Segment Open

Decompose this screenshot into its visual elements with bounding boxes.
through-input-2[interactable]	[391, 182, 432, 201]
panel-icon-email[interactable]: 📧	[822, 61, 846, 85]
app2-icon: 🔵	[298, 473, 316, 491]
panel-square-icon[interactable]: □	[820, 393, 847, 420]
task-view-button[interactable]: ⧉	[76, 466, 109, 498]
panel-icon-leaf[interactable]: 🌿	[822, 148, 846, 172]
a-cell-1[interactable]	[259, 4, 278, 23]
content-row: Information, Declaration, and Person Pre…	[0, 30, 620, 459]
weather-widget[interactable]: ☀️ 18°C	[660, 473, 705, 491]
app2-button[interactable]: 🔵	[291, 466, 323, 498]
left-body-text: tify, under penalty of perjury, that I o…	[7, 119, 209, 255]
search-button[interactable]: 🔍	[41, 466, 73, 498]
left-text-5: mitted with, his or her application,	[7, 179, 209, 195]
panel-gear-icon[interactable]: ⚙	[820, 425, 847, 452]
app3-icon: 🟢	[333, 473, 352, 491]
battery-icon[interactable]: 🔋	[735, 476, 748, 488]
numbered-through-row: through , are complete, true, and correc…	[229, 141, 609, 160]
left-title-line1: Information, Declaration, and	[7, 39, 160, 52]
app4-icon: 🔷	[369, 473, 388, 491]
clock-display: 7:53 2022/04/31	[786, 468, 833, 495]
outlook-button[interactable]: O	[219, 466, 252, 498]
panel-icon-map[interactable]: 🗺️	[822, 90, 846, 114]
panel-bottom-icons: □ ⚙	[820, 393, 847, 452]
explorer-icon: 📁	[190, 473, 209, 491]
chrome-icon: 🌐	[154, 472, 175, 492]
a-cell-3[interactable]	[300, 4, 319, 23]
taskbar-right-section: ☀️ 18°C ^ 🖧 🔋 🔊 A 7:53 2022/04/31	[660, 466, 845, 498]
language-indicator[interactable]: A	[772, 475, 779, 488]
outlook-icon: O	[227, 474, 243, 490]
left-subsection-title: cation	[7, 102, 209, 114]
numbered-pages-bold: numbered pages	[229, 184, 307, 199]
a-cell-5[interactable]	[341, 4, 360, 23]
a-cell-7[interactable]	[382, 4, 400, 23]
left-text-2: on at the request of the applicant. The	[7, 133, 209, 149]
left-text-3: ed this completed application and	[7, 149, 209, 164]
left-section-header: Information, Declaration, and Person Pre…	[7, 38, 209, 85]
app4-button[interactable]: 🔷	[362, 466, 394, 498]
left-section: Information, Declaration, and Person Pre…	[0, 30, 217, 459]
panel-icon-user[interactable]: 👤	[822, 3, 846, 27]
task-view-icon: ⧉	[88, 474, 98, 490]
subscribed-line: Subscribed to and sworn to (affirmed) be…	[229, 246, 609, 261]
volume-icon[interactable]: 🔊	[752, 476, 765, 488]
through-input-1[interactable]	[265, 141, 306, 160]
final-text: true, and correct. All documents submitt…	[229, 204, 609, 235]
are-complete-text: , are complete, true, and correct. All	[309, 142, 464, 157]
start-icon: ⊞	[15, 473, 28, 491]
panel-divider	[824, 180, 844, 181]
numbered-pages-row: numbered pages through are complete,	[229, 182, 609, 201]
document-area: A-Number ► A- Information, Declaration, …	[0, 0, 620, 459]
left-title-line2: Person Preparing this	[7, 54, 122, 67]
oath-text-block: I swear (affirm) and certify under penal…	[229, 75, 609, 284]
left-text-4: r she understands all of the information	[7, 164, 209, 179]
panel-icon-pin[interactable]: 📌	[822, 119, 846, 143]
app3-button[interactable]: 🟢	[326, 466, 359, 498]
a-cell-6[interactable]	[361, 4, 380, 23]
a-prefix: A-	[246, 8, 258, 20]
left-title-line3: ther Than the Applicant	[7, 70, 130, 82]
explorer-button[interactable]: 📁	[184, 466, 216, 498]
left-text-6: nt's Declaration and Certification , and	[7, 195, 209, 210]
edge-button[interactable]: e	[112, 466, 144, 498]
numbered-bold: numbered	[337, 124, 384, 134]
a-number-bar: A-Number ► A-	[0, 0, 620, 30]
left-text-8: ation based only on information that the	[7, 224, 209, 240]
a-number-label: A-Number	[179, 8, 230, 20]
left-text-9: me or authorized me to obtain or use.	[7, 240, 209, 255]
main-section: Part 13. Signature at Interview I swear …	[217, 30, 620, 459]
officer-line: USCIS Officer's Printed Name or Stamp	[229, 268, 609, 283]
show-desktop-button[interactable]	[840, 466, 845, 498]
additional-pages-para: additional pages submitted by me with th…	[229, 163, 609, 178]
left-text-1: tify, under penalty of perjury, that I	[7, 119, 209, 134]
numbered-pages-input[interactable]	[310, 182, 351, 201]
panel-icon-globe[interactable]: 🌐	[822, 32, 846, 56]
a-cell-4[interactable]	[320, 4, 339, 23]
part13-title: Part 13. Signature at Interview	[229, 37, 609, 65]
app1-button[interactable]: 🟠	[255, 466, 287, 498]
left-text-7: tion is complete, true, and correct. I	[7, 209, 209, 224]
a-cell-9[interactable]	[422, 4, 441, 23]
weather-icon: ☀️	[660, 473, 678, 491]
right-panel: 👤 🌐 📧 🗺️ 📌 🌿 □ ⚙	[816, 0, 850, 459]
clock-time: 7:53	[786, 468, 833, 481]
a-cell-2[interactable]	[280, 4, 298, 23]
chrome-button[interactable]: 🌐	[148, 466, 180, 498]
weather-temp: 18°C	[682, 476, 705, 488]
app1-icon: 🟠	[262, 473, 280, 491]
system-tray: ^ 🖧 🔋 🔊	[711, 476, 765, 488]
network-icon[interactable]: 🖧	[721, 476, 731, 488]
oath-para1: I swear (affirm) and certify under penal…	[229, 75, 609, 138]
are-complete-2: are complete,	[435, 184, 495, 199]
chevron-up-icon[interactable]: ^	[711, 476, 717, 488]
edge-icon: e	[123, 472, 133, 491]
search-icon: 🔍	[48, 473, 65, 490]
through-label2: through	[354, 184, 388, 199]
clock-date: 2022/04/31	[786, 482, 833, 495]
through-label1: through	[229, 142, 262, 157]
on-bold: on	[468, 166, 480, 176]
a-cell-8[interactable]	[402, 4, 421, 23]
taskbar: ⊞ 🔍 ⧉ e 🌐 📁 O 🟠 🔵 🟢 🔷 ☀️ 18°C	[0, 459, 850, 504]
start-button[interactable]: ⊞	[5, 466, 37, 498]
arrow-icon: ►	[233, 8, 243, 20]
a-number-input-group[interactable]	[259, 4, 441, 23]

Segment Closed
Segment Open

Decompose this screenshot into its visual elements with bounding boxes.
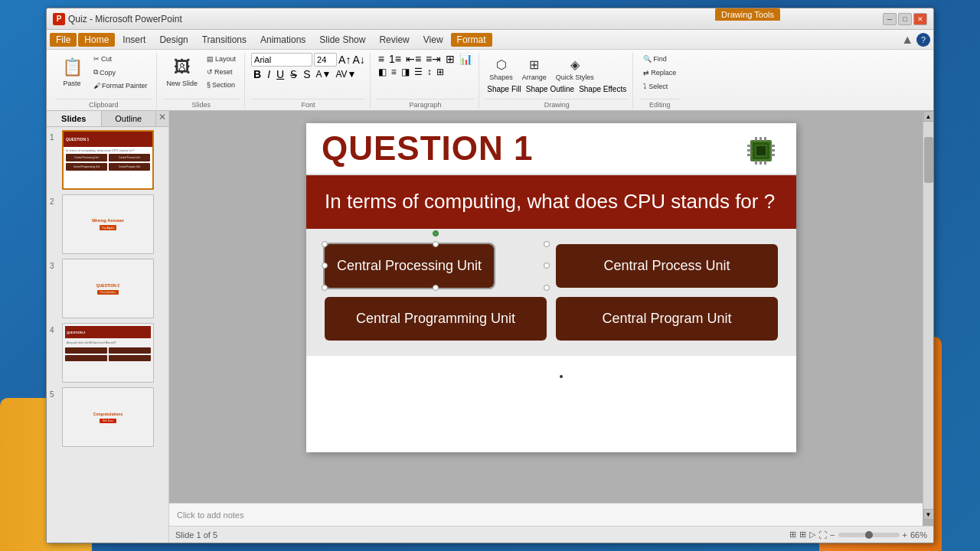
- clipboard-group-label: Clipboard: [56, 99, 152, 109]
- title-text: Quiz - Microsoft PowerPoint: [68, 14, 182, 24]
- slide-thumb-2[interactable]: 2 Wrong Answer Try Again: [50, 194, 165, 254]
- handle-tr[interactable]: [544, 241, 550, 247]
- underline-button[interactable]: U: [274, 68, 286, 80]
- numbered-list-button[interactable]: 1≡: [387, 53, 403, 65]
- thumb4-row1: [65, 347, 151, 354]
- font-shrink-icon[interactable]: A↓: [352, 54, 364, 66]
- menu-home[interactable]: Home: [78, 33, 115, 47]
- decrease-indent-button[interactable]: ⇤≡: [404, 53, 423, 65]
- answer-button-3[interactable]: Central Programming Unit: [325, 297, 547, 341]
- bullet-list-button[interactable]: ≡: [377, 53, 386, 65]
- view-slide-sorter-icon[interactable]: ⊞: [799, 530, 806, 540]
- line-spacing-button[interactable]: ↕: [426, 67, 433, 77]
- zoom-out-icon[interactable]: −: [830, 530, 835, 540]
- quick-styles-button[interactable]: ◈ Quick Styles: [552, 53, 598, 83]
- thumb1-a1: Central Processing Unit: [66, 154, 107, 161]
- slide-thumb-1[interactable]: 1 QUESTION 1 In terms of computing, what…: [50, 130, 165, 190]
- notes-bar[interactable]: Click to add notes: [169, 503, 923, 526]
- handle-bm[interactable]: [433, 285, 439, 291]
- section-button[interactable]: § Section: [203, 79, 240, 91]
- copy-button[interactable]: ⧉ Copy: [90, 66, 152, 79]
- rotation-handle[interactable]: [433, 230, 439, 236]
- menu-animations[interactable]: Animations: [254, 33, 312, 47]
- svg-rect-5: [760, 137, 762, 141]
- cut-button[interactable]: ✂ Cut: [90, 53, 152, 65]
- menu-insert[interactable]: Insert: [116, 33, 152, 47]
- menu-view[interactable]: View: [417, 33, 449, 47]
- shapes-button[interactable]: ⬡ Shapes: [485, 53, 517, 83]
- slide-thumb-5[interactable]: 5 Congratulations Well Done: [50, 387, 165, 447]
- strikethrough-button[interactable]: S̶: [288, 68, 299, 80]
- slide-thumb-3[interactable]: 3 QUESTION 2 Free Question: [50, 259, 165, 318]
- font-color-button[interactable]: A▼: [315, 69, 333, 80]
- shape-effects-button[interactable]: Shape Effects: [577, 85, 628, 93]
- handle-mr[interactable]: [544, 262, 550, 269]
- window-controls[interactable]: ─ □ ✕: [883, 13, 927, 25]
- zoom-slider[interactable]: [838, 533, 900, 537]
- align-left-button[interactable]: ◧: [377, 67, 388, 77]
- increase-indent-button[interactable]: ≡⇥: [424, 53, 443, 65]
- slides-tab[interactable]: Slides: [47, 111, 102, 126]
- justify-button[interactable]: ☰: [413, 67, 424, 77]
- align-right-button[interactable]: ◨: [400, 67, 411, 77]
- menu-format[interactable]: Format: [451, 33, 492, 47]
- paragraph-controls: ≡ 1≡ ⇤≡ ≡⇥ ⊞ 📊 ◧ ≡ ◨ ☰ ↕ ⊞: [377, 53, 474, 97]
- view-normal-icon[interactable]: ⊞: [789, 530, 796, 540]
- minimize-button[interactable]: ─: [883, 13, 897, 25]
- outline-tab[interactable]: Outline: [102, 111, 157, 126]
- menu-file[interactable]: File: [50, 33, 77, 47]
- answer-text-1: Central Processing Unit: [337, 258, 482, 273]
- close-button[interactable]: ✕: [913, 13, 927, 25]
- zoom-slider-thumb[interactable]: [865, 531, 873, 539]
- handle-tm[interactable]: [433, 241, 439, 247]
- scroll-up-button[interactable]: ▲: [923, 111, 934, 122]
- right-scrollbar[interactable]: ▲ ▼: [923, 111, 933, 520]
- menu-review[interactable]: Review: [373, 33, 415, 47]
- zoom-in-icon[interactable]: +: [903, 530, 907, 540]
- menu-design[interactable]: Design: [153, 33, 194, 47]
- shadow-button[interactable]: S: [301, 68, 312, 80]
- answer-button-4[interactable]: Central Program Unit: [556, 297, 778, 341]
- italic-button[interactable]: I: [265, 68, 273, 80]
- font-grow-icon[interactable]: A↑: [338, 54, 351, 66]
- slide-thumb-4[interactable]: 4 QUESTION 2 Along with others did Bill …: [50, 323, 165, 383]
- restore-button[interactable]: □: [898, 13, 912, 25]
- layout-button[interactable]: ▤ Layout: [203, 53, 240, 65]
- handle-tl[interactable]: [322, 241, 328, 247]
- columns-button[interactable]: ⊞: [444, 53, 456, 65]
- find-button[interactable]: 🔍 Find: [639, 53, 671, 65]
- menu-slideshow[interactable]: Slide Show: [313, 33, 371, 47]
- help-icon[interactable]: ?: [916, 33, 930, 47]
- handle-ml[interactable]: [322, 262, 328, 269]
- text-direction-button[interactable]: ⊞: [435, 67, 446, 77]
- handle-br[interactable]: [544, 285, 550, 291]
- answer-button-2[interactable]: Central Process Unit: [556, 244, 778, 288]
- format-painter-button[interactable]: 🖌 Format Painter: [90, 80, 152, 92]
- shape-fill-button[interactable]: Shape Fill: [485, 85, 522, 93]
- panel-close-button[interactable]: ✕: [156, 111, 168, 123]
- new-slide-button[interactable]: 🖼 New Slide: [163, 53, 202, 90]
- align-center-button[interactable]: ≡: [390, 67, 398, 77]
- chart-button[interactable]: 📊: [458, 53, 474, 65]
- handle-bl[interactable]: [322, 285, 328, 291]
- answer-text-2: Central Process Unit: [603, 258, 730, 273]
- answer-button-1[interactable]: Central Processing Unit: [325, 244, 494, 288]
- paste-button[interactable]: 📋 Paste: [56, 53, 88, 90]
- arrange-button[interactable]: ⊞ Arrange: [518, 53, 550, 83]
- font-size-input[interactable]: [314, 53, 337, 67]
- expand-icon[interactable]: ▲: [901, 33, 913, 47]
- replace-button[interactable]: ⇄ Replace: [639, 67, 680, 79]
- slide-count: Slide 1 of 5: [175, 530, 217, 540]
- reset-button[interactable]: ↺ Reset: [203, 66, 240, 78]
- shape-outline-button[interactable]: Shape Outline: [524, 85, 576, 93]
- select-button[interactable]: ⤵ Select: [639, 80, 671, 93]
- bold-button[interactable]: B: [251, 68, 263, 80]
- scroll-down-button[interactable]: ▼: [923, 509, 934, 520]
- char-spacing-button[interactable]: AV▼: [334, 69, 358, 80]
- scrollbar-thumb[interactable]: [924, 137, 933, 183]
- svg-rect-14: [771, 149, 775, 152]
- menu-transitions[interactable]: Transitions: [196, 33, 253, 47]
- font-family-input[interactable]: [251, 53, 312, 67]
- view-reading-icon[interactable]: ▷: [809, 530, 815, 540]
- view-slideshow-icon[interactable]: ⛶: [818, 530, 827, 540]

Segment Closed
Segment Open

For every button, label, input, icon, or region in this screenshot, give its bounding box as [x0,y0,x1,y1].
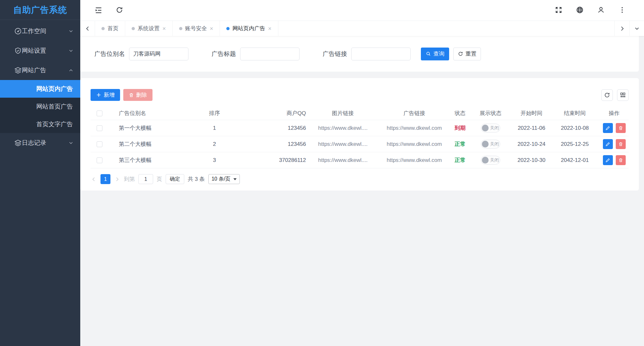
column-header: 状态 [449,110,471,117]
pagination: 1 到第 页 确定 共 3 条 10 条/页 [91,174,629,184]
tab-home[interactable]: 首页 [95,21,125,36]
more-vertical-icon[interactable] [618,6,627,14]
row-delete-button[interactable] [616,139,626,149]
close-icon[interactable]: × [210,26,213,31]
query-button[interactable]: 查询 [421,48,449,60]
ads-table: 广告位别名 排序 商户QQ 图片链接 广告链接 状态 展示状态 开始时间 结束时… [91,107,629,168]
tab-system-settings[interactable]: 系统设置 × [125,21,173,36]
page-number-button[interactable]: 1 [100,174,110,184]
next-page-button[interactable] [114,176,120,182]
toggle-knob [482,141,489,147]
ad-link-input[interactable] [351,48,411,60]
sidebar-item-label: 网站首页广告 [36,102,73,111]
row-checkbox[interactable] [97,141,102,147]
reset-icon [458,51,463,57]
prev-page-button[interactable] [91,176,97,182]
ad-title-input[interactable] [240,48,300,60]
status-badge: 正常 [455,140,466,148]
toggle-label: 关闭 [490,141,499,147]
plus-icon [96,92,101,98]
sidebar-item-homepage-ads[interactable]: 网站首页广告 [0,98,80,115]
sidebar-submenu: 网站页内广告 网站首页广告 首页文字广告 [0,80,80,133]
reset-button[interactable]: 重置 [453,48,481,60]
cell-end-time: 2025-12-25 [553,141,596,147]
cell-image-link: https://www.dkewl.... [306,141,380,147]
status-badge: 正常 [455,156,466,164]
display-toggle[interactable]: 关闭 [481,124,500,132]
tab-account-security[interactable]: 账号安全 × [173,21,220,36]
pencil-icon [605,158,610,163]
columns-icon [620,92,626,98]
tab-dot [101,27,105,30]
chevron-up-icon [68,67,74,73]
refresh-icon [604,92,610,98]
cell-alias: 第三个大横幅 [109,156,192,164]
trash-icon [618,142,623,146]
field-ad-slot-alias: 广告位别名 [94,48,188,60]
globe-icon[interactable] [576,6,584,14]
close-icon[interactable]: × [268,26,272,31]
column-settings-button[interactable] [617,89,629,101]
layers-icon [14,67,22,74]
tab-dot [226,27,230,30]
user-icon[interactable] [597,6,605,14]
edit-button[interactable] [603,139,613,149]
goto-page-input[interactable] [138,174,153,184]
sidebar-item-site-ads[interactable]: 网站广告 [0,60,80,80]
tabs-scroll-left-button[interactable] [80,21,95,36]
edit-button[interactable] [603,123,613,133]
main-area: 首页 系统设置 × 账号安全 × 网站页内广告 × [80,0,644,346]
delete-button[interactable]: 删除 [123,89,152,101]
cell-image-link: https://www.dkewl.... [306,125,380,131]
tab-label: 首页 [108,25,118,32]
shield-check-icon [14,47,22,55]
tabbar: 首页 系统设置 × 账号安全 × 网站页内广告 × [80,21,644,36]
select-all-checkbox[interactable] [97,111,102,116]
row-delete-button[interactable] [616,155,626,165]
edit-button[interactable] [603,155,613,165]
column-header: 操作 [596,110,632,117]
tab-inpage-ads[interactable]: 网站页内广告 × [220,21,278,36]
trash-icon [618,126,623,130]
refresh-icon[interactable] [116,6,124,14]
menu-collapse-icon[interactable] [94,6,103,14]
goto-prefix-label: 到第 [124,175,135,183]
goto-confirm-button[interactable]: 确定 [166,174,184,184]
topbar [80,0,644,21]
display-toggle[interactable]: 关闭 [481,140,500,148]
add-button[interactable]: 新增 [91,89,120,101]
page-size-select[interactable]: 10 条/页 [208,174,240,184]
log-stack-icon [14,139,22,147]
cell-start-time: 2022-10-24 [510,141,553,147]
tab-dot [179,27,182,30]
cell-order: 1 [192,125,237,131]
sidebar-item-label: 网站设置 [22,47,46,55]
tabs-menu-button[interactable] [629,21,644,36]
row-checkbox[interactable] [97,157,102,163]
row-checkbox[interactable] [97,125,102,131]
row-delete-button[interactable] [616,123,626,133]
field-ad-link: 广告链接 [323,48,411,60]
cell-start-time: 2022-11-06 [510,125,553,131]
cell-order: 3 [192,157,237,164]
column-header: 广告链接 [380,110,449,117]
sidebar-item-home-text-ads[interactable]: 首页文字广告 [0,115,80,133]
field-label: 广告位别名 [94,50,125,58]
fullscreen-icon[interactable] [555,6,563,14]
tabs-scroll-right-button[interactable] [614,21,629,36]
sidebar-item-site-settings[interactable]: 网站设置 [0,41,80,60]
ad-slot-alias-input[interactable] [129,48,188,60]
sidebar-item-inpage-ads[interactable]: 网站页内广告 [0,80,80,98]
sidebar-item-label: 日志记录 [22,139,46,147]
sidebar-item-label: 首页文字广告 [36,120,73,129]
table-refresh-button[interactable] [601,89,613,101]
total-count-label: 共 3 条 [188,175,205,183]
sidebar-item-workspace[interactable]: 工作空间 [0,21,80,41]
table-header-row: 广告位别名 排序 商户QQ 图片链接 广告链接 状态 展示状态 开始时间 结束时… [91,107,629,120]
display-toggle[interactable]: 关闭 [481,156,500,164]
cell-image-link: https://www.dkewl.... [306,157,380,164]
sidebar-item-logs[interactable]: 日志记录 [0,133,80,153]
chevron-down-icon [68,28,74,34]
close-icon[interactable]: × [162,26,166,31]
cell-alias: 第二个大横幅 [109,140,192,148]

Segment Closed

** Work item **
Across the entries above, find each line with the word "spacing" and please copy it out.

** Your response **
- line-spacing-button[interactable]: ↕: [426, 67, 433, 77]
- char-spacing-button[interactable]: AV▼: [334, 69, 358, 80]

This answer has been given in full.